Remus had stayed behind that wonderful day he had come to take her away from Privet Drive. Had wanted a word with her uncle. Her face burned with red shame at the notion that it was so obvious what Hari tried too hard to keep hidden.

"Oh that," she said in an offhanded tone. "That's nothing."

"Yes, well. The idea that that means nothing to you is the most worrisome part."

She could feel it now. The monster. This anger inside of her she could not quite explain. Harriet had always been known for her smart mouth. For her offhanded comments. However, this monster that had lived inside of her all summer was something else entirely.

It set out to injure. Strike. White-hot, and savage. Her embarrassment at being spoken to about something so private, so deplorable only fed the monster. Fed the word vomit that would inevitably make its way past her lips.

"Well," the monster began. "Sounds like if you couldn't get it together enough to make sure none of that happened to me, then you would think you shouldn't have a say in how I deal with it."

It was out before she could reign it in. Without moving her eyes from the skyline, she could hear Remus beside her, gasp a quick breath as if he had been slapped.

"I'm sorry," Hari said in the next breath. "I didn't mean that."

She finally turned her face back to Remus and saw the hurt she had caused. He masked it quickly and nodded his head. A sad smile graced his lips as he stood from his chair. Hari remained, stark still and shamefaced.
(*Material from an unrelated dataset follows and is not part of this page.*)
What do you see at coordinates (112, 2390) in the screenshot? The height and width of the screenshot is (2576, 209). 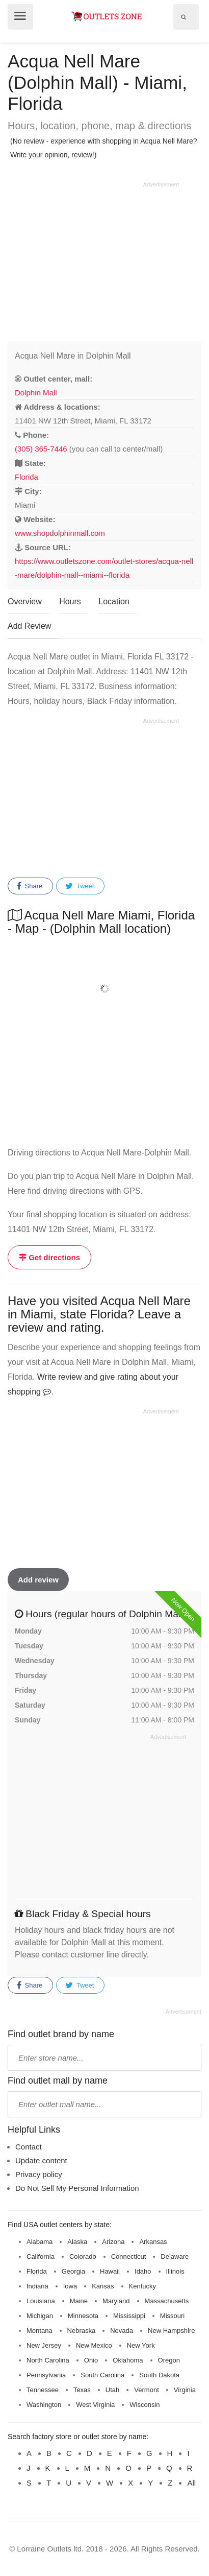 I see `Utah` at bounding box center [112, 2390].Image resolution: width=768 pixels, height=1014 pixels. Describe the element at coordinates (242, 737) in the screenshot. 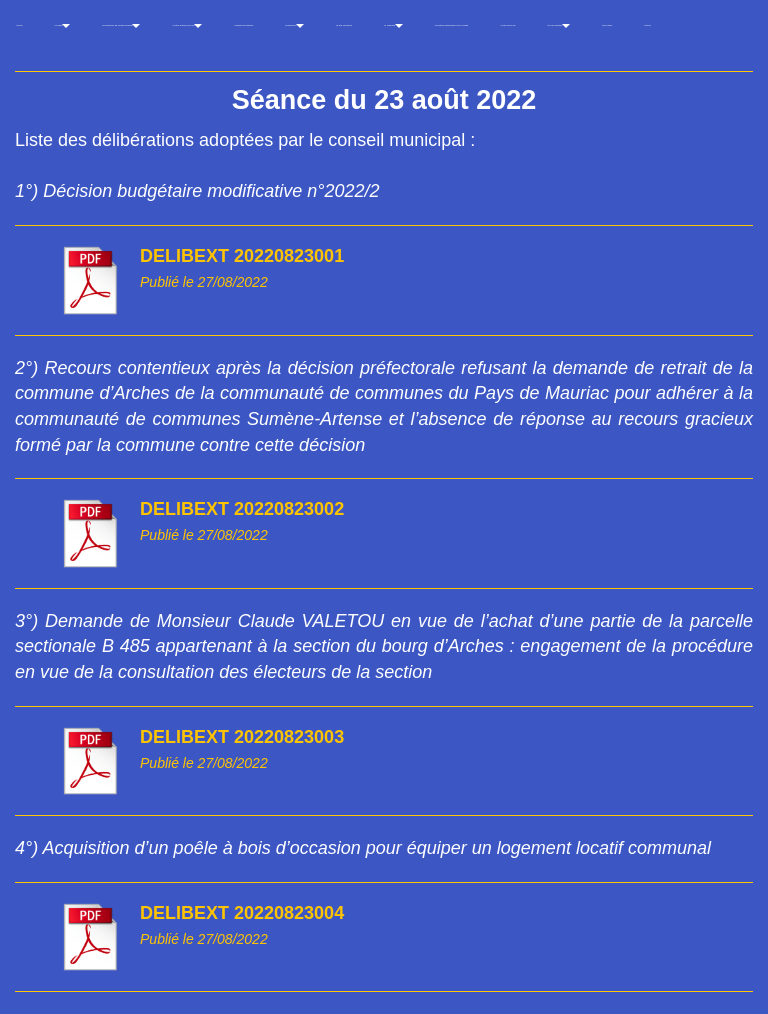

Slowly, Remus leaned down. Placed his hand on the back of Harriet's head and brought his face close to her's. His lips brushed her forehead and he sighed into a kiss.

"Yes, you did," he whispered at her hairline. "You meant it, and you are right. And It isn't enough, but I'm here now. And I am not going anywhere, I promise." He spoke as if he were speaking to a child. Reassuring and slow. No one ever spoke to her this way.

Remus rose from his place at Hari's forehead and sat back down into his chair. After a beat of silence, he changed the subject. HE began to tell Hari how to follow the moon cycle with the tip of his thumb. She tried her hardest to pay attention. To put what she had done behind them, as Remus seemed to have. But she struggled.

Her mind was elsewhere. Fighting a monster no one else seemed to see. Screaming at it in fear of how easily it could take her over these days. What would happen when it became bigger than her? When it stopped feeding intrusive thought, and grew hungry for more? One day would it take her over? Possess her?

Would she be more monster than girl?

Notes:

Hari is a horcrux, friends. And if one thing is accomplished in this story it is going to be the fact that the horcrux is more than just some stagnant piece of her. It's literally a leach on her soul. Them things change people, I'd say.